Si M. Joumblatt savait que M. Hariri avait, avec la complicité de M. Andraos, utilisé ces fonds pour ses candidats aux législatives, pourquoi a-t-il laissé faire et pourquoi surtout a-t-il accepté ces mêmes candidats sur ses propres listes? Et si le Premier ministre avait découvert les abus commis par le ministre des Déplacés, pourquoi s’est-il tu (qui ne dit mot consent, non?) et pour quelle raison a-t-il confié à nouveau le portefeuille des Déplacés au même Joumblatt? Etrange, bien étrange tous ces gens qui se découvrent tout d’un coup une conscience aussi chatouilleuse? 
Quant à M. Fouad Sanioura (il ne faut pas l’oublier celui-là parce qu’il est vraiment inoubliable), comment a-t-il eu le culot de laisser filer ces milliards pour venir ergoter aujourd’hui sur l’échelle des salaires et nous faire régulièrement les poches dans l’espoir de glaner quelques menues monnaies?! 
Nous avons beau être vaccinés depuis longtemps contre le comportement peu ragoûtant de ceux au pouvoir, nous avons de la peine à imaginer l’ampleur des manipulations qui se commettent tous les jours, à tous les niveaux et qui expliquent nos 17 milliards de dettes. Encore heureux - puisque chaque ministre peut détourner impunément un milliard de dollars - que nous n’en soyons pas à 30 milliards. 
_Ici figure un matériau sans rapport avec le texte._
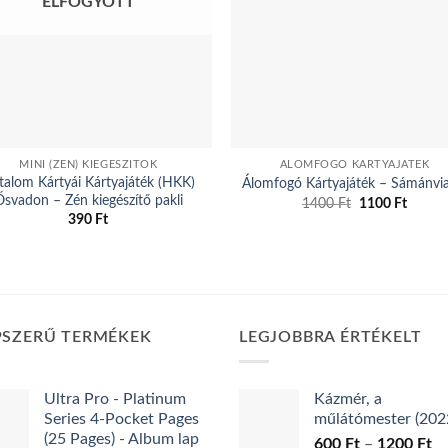
ELFOGYOTT
MINI (ZÉN) KIEGÉSZÍTŐK
ÁLOMFOGÓ KÁRTYAJÁTÉK
talom Kártyái Kártyajáték (HKK)
Álomfogó Kártyajáték – Sámánvia
Ősvadon – Zén kiegészítő pakli
Original
Curren
1400
Ft
1100
Ft
price
price
390
Ft
was:
is:
1400 Ft.
1100 F
PSZERŰ TERMÉKEK
LEGJOBBRA ÉRTÉKELT
Ultra Pro - Platinum
Kázmér, a
Series 4-Pocket Pages
műlátómester (202
(25 Pages) - Album lap
Ár
600
Ft
–
1200
Ft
Jusqu’à quand allons-nous nous laisser faire? Après tout, bonnes gens c’est nous qu’on gruge, c’est nous qui passons à la casserole. C’est notre bouchée de pain quotidien que l’on nous ôte de la bouche.  Il est vrai que Taëf semble nous avoir transformés tous en moutons. Mais est-il interdit à un mouton, même à Damas, de bêler sur le chemin de l’abattoir?